#### SOURCE DATA

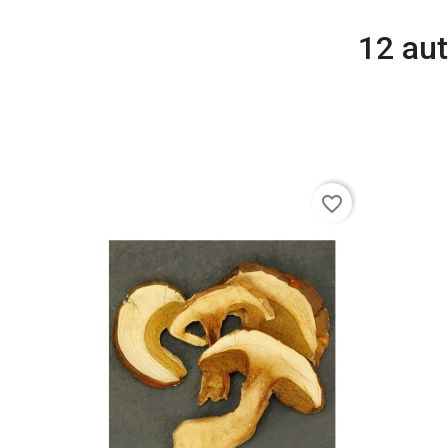
12 aut
favorite_border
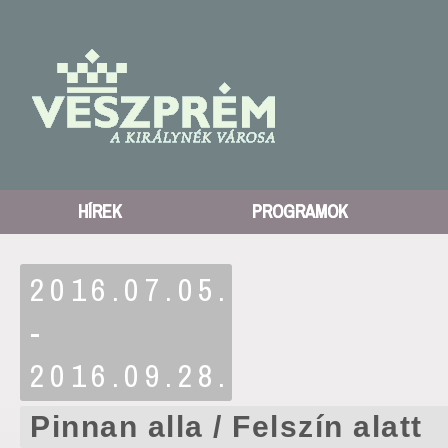
HÍREK
PROGRAMOK
2016.07.05.
-
2016.09.28.
Pinnan alla / Felszín alatt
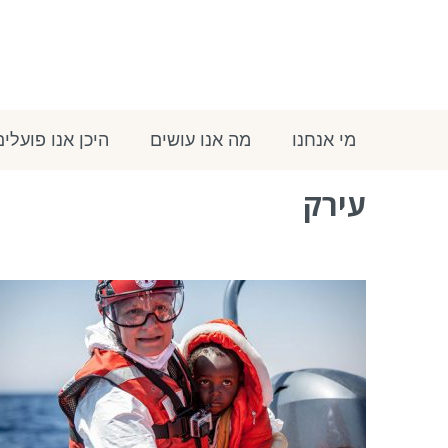
מי אנחנו
מה אנו עושים
היכן אנו פועלים
עירק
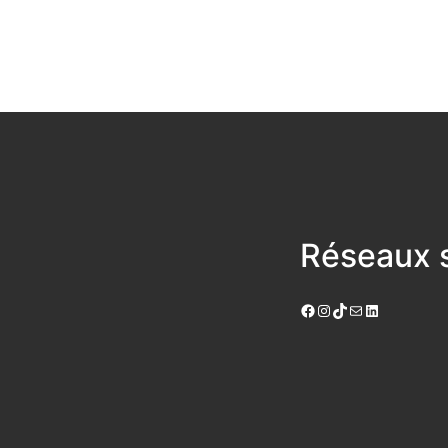
Réseaux s
Facebook
Instagram
TikTok
E-mail
LinkedIn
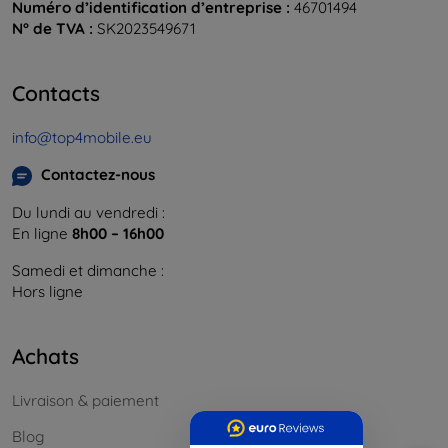
Numéro d’identification d’entreprise :
46701494
N° de TVA :
SK2023549671
Contacts
info@top4mobile.eu
Contactez-nous
Du lundi au vendredi :
En ligne
8h00 – 16h00
Samedi et dimanche :
Hors ligne
Achats
Livraison & paiement
Blog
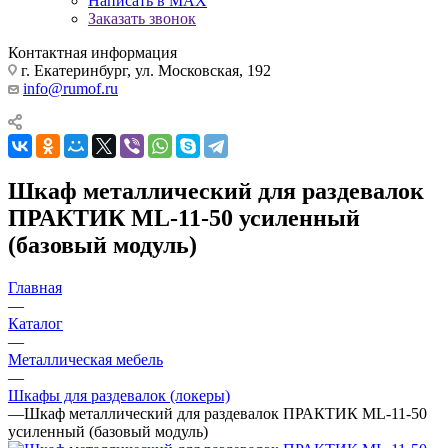
Написать в MAX
Заказать звонок
Контактная информация
г. Екатеринбург, ул. Московская, 192
info@rumof.ru
Шкаф металлический для раздевалок
ПРАКТИК ML-11-50 усиленный
(базовый модуль)
Главная
—
Каталог
—
Металлическая мебель
—
Шкафы для раздевалок (локеры)
—
Шкаф металлический для раздевалок ПРАКТИК ML-11-50
усиленный (базовый модуль)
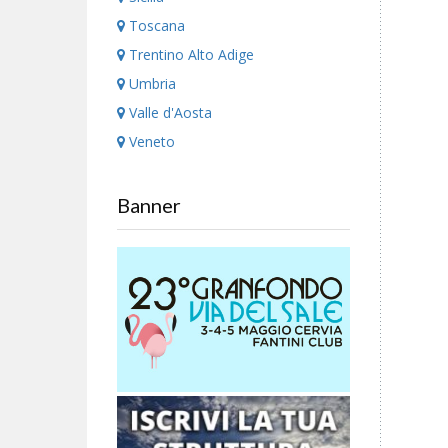
Toscana
Trentino Alto Adige
Umbria
Valle d'Aosta
Veneto
Banner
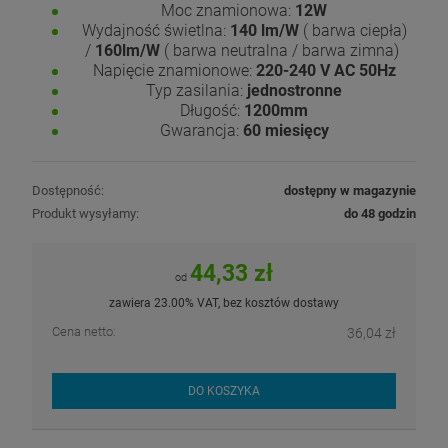
Moc znamionowa:
12W
Wydajność świetlna:
140 lm/W
( barwa ciepła)
/
160lm/W
( barwa neutralna / barwa zimna)
Napięcie znamionowe:
220-240 V AC 50Hz
Typ zasilania:
jednostronne
Długość:
1200mm
Gwarancja:
60 miesięcy
Dostępność:
dostępny w magazynie
Produkt wysyłamy:
do 48 godzin
44,33 zł
od
zawiera 23.00% VAT, bez kosztów dostawy
Cena netto:
36,04 zł
DO KOSZYKA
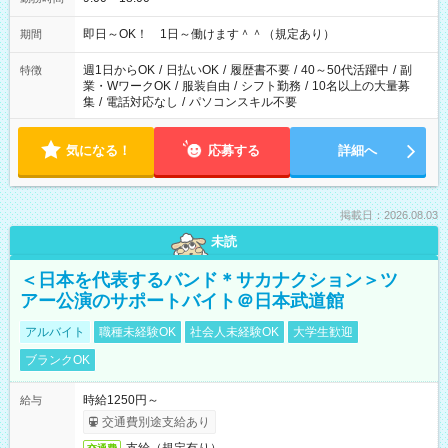
即日～OK！ 1日～働けます＾＾（規定あり）
期間
週1日からOK
/
日払いOK
/
履歴書不要
/
40～50代活躍中
/
副
特徴
業・WワークOK
/
服装自由
/
シフト勤務
/
10名以上の大量募
集
/
電話対応なし
/
パソコンスキル不要
気になる！
応募する
詳細へ
掲載日：2026.08.03
未読
＜日本を代表するバンド＊サカナクション＞ツ
アー公演のサポートバイト＠日本武道館
アルバイト
職種未経験OK
社会人未経験OK
大学生歓迎
ブランクOK
時給1250円～
給与
交通費別途支給あり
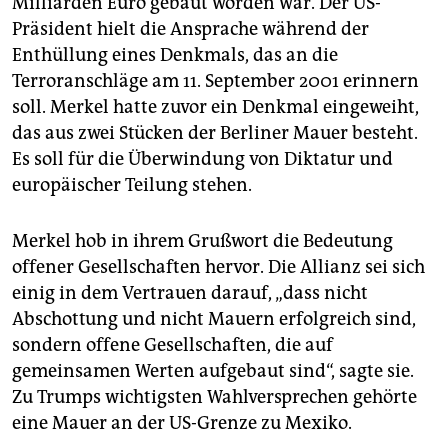
Milliarden Euro gebaut worden war. Der US-
Präsident hielt die Ansprache während der
Enthüllung eines Denkmals, das an die
Terroranschläge am 11. September 2001 erinnern
soll. Merkel hatte zuvor ein Denkmal eingeweiht,
das aus zwei Stücken der Berliner Mauer besteht.
Es soll für die Überwindung von Diktatur und
europäischer Teilung stehen.
Merkel hob in ihrem Grußwort die Bedeutung
offener Gesellschaften hervor. Die Allianz sei sich
einig in dem Vertrauen darauf, „dass nicht
Abschottung und nicht Mauern erfolgreich sind,
sondern offene Gesellschaften, die auf
gemeinsamen Werten aufgebaut sind“, sagte sie.
Zu Trumps wichtigsten Wahlversprechen gehörte
eine Mauer an der US-Grenze zu Mexiko.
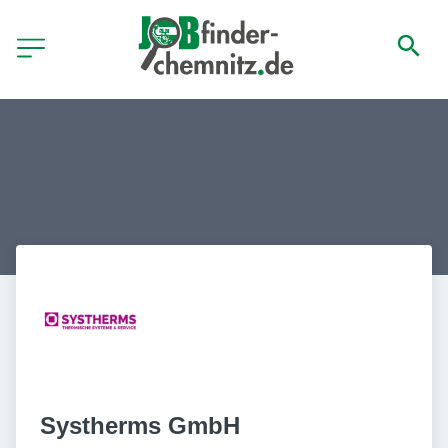
Systherms GmbH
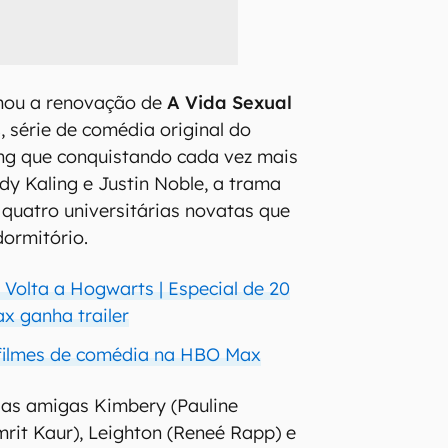
mou a renovação de
A Vida Sexual
s
, série de comédia original do
ing que conquistando cada vez mais
dy Kaling e Justin Noble, a trama
 quatro universitárias novatas que
ormitório.
 Volta a Hogwarts | Especial de 20
 ganha trailer
 filmes de comédia na HBO Max
 as amigas Kimbery (Pauline
mrit Kaur), Leighton (Reneé Rapp) e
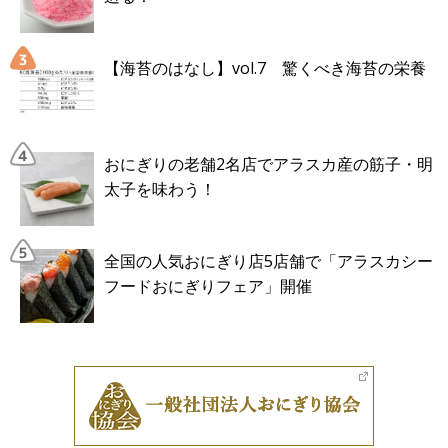
【海苔のはなし】vol.7 驚くべき海苔の栄養
おにぎりの老舗2名店でアラスカ産の筋子・明
太子を味わう！
全国の人気おにぎり店5店舗で「アラスカシー
フードおにぎりフェア」開催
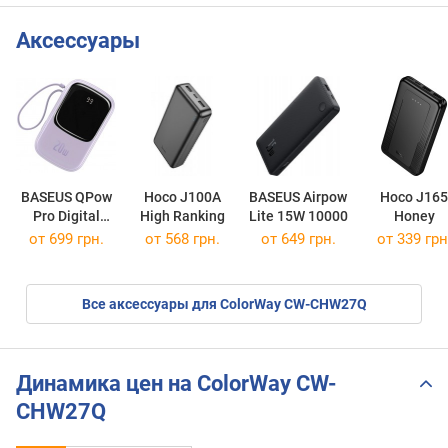
Аксессуары
BASEUS QPow
Hoco J100A
BASEUS Airpow
Hoco J165
Pro Digital
High Ranking
Lite 15W 10000
Honey
Display
от 699 грн.
от 568 грн.
от 649 грн.
от 339 грн
Lightning 20W
20000
Все аксессуары для ColorWay CW-CHW27Q
Динамика цен на ColorWay CW-
CHW27Q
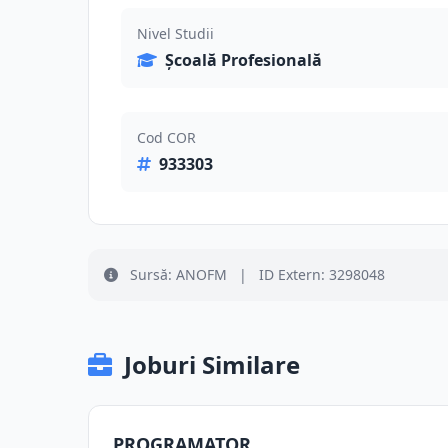
Nivel Studii
Școală Profesională
Cod COR
933303
Sursă: ANOFM
|
ID Extern: 3298048
Joburi Similare
PROGRAMATOR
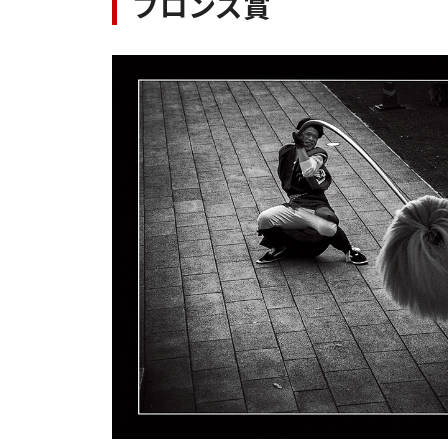
ブロンズ賞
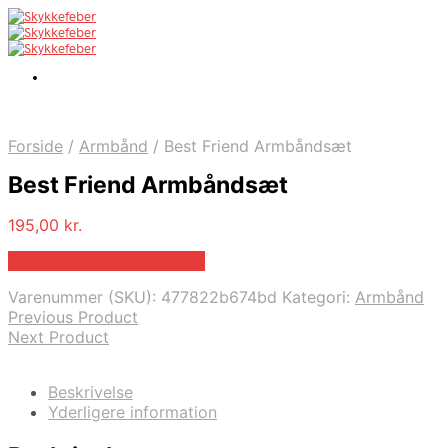
Forside
/
Armbånd
/
Best Friend Armbåndsæt
Best Friend Armbåndsæt
195,00
kr.
Bedste pris hos Marjoe.dk
Varenummer (SKU):
477822b674bd
Kategori:
Armbånd
Previous Product
Next Product
Beskrivelse
Yderligere information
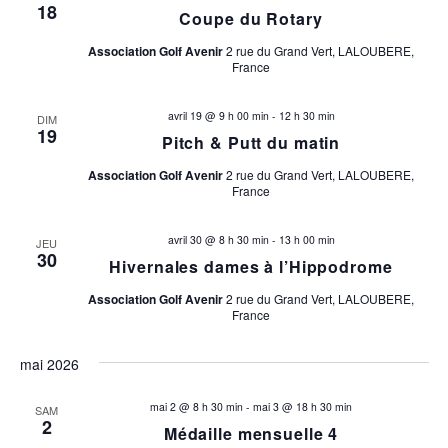
18
Coupe du Rotary
a
Association Golf Avenir
2 rue du Grand Vert, LALOUBERE,
t
France
i
avril 19 @ 9 h 00 min
-
12 h 30 min
DIM
19
Pitch & Putt du matin
o
Association Golf Avenir
2 rue du Grand Vert, LALOUBERE,
n
France
s
avril 30 @ 8 h 30 min
-
13 h 00 min
JEU
30
Hivernales dames à l’Hippodrome
Association Golf Avenir
2 rue du Grand Vert, LALOUBERE,
France
mai 2026
mai 2 @ 8 h 30 min
-
mai 3 @ 18 h 30 min
SAM
2
Médaille mensuelle 4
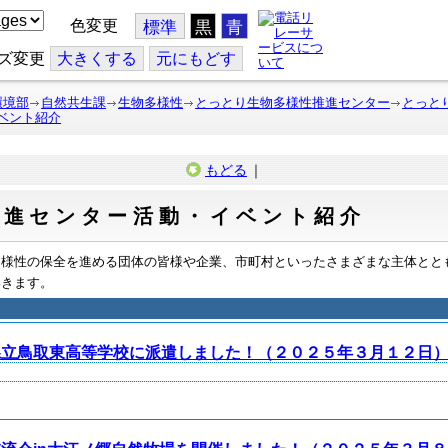
色変更
標準
黒
青
ズ変更
大
きくする
元
にもどす
環境部
自然共生課
生物多様性
とっとり生物多様性推進センター
とっと
ベント紹介
もどる
｜
推進センター活動・イベント紹介
多様性の保全を進める団体の皆様や企業、市町村といったさまざまな主体とと
いきます。
県立鳥取東高等学校に派遣しました！（２０２５年３月１２日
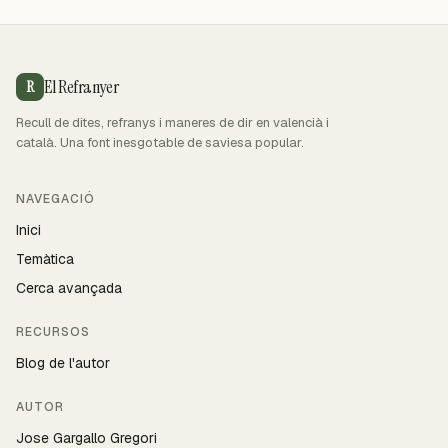
El Refranyer
R
Recull de dites, refranys i maneres de dir en valencià i
català. Una font inesgotable de saviesa popular.
NAVEGACIÓ
Inici
Temàtica
Cerca avançada
RECURSOS
Blog de l'autor
AUTOR
Jose Gargallo Gregori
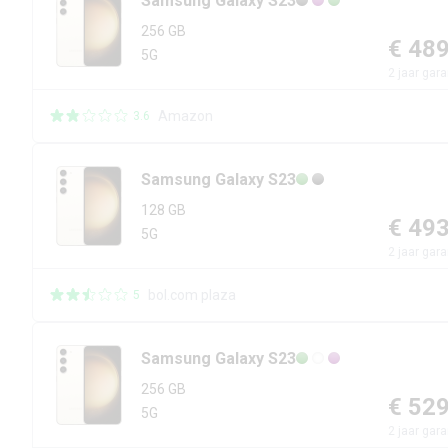
Samsung
Galaxy S23
256 GB
€ 48
5G
2
jaar gara
Amazon
3.6
Samsung
Galaxy S23
128 GB
€ 49
5G
2
jaar gara
bol.com plaza
5
Samsung
Galaxy S23
256 GB
€ 52
5G
2
jaar gara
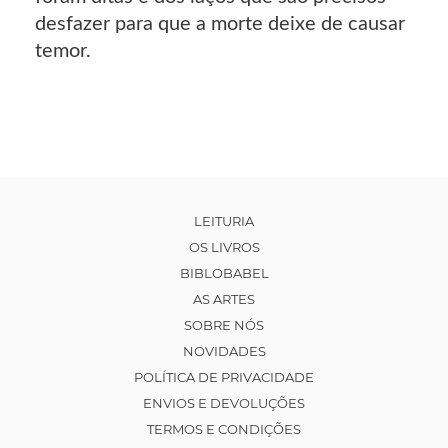
desfazer para que a morte deixe de causar
temor.
LEITURIA
OS LIVROS
BIBLOBABEL
AS ARTES
SOBRE NÓS
NOVIDADES
POLÍTICA DE PRIVACIDADE
ENVIOS E DEVOLUÇÕES
TERMOS E CONDIÇÕES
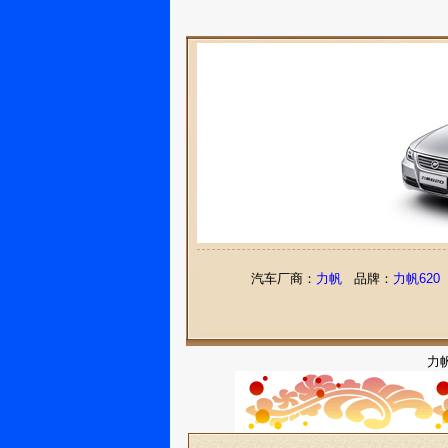
汽车厂商：
力帆
品牌：
力帆620
力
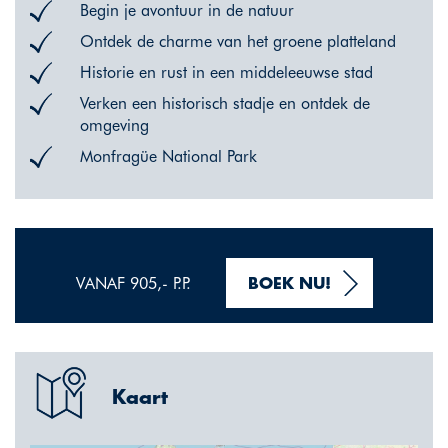
Begin je avontuur in de natuur
Ontdek de charme van het groene platteland
Historie en rust in een middeleeuwse stad
Verken een historisch stadje en ontdek de
omgeving
Monfragüe National Park
VANAF 905,- P.P.
BOEK NU!
Kaart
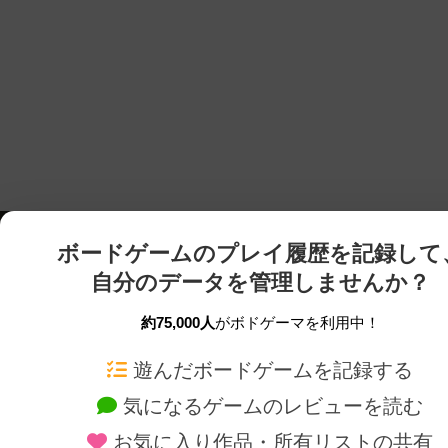
ボードゲームのプレイ履歴を記録して
自分のデータを管理しませんか？
約75,000人
がボドゲーマを利用中！
ボドゲーマTOP
ボードゲーム通販
遊んだボードゲームを記録する
気になるゲームのレビューを読む
ボードゲームを検索する
新作・再入荷情報
お気に入り作品・所有リストの共有
ボードゲームの新着レビュー
定番ボードゲームの通販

########

With the pictures omitted, repeat the full set of records above exactly.

## ANSWER BELOW
12 aut
favorite_border
HÍREK
PROGRAMOK
2016.07.05.
-
2016.09.28.
Pinnan alla / Felszín alatt
מי אנחנו
מה אנו עושים
היכן אנו פועלים
עירק
Réseaux s
Facebook
Instagram
TikTok
E-mail
LinkedIn
Numéro d’identification d’entreprise :
46701494
N° de TVA :
SK2023549671
Contacts
info@top4mobile.eu
Contactez-nous
Du lundi au vendredi :
En ligne
8h00 – 16h00
Samedi et dimanche :
Hors ligne
Achats
Livraison & paiement
Blog
Написать в MAX
Заказать звонок
Контактная информация
г. Екатеринбург, ул. Московская, 192
info@rumof.ru
Шкаф металлический для раздевалок
ПРАКТИК ML-11-50 усиленный
(базовый модуль)
Главная
—
Каталог
—
Металлическая мебель
—
Шкафы для раздевалок (локеры)
—
Шкаф металлический для раздевалок ПРАКТИК ML-11-50
усиленный (базовый модуль)
Toscana
Trentino Alto Adige
Umbria
Valle d'Aosta
Veneto
Banner
Moc znamionowa:
12W
Wydajność świetlna:
140 lm/W
( barwa ciepła)
/
160lm/W
( barwa neutralna / barwa zimna)
Napięcie znamionowe:
220-240 V AC 50Hz
Typ zasilania:
jednostronne
Długość:
1200mm
Gwarancja:
60 miesięcy
Dostępność:
dostępny w magazynie
Produkt wysyłamy:
do 48 godzin
44,33 zł
od
zawiera 23.00% VAT, bez kosztów dostawy
Cena netto:
36,04 zł
DO KOSZYKA
即日～OK！ 1日～働けます＾＾（規定あり）
期間
週1日からOK
/
日払いOK
/
履歴書不要
/
40～50代活躍中
/
副
特徴
業・WワークOK
/
服装自由
/
シフト勤務
/
10名以上の大量募
集
/
電話対応なし
/
パソコンスキル不要
気になる！
応募する
詳細へ
掲載日：2026.08.03
未読
＜日本を代表するバンド＊サカナクション＞ツ
アー公演のサポートバイト＠日本武道館
アルバイト
職種未経験OK
社会人未経験OK
大学生歓迎
ブランクOK
時給1250円～
給与
交通費別途支給あり
Milliarden Euro gebaut worden war. Der US-
Präsident hielt die Ansprache während der
Enthüllung eines Denkmals, das an die
Terroranschläge am 11. September 2001 erinnern
soll. Merkel hatte zuvor ein Denkmal eingeweiht,
das aus zwei Stücken der Berliner Mauer besteht.
Es soll für die Überwindung von Diktatur und
europäischer Teilung stehen.
Merkel hob in ihrem Grußwort die Bedeutung
offener Gesellschaften hervor. Die Allianz sei sich
einig in dem Vertrauen darauf, „dass nicht
Abschottung und nicht Mauern erfolgreich sind,
sondern offene Gesellschaften, die auf
gemeinsamen Werten aufgebaut sind“, sagte sie.
Zu Trumps wichtigsten Wahlversprechen gehörte
eine Mauer an der US-Grenze zu Mexiko.
Systherms GmbH
mou a renovação de
A Vida Sexual
s
, série de comédia original do
ing que conquistando cada vez mais
dy Kaling e Justin Noble, a trama
 quatro universitárias novatas que
ormitório.
 Volta a Hogwarts | Especial de 20
 ganha trailer
 filmes de comédia na HBO Max
 as amigas Kimbery (Pauline
mrit Kaur), Leighton (Reneé Rapp) e
【海苔のはなし】vol.7 驚くべき海苔の栄養
おにぎりの老舗2名店でアラスカ産の筋子・明
太子を味わう！
全国の人気おにぎり店5店舗で「アラスカシー
フードおにぎりフェア」開催
Аксессуары
BASEUS QPow
Hoco J100A
BASEUS Airpow
Hoco J165
Pro Digital
High Ranking
Lite 15W 10000
Honey
Display
от 699 грн.
от 568 грн.
от 649 грн.
от 339 грн
Lightning 20W
20000
Все аксессуары для ColorWay CW-CHW27Q
Динамика цен на ColorWay CW-
CHW27Q
Nivel Studii
Școală Profesională
Cod COR
933303
Sursă: ANOFM
|
ID Extern: 3298048
Joburi Similare
PROGRAMATOR
ブロンズ賞
Forside
/
Armbånd
/
Best Friend Armbåndsæt
Best Friend Armbåndsæt
195,00
kr.
Bedste pris hos Marjoe.dk
Varenummer (SKU):
477822b674bd
Kategori:
Armbånd
Previous Product
Next Product
Beskrivelse
Yderligere information
18
Coupe du Rotary
a
Association Golf Avenir
2 rue du Grand Vert, LALOUBERE,
t
France
i
avril 19 @ 9 h 00 min
-
12 h 30 min
DIM
19
Pitch & Putt du matin
o
Association Golf Avenir
2 rue du Grand Vert, LALOUBERE,
n
France
s
avril 30 @ 8 h 30 min
-
13 h 00 min
JEU
30
Hivernales dames à l’Hippodrome
Association Golf Avenir
2 rue du Grand Vert, LALOUBERE,
France
mai 2026
mai 2 @ 8 h 30 min
-
mai 3 @ 18 h 30 min
SAM
2
Médaille mensuelle 4
色変更
標準
黒
青
ズ変更
大
きくする
元
にもどす
環境部
自然共生課
生物多様性
とっとり生物多様性推進センター
とっと
ベント紹介
もどる
｜
推進センター活動・イベント紹介
多様性の保全を進める団体の皆様や企業、市町村といったさまざまな主体とと
いきます。
県立鳥取東高等学校に派遣しました！（２０２５年３月１２日
El Refranyer
R
Recull de dites, refranys i maneres de dir en valencià i
català. Una font inesgotable de saviesa popular.
NAVEGACIÓ
Inici
Temàtica
Cerca avançada
RECURSOS
Blog de l'autor
AUTOR
Jose Gargallo Gregori
Samsung
Galaxy S23
256 GB
€ 48
5G
2
jaar gara
Amazon
3.6
Samsung
Galaxy S23
128 GB
€ 49
5G
2
jaar gara
bol.com plaza
5
Samsung
Galaxy S23
256 GB
€ 52
5G
2
jaar gara
desfazer para que a morte deixe de causar
temor.
LEITURIA
OS LIVROS
BIBLOBABEL
AS ARTES
SOBRE NÓS
NOVIDADES
POLÍTICA DE PRIVACIDADE
ENVIOS E DEVOLUÇÕES
TERMOS E CONDIÇÕES
汽车厂商：
力帆
品牌：
力帆620
力
Begin je avontuur in de natuur
Ontdek de charme van het groene platteland
Historie en rust in een middeleeuwse stad
Verken een historisch stadje en ontdek de
omgeving
Monfragüe National Park
VANAF 905,- P.P.
BOEK NU!
Kaart
ボードゲームのプレイ履歴を記録して
自分のデータを管理しませんか？
約75,000人
がボドゲーマを利用中！
ボドゲーマTOP
ボードゲーム通販
遊んだボードゲームを記録する
気になるゲームのレビューを読む
ボードゲームを検索する
新作・再入荷情報
お気に入り作品・所有リストの共有
ボードゲームの新着レビュー
定番ボードゲームの通販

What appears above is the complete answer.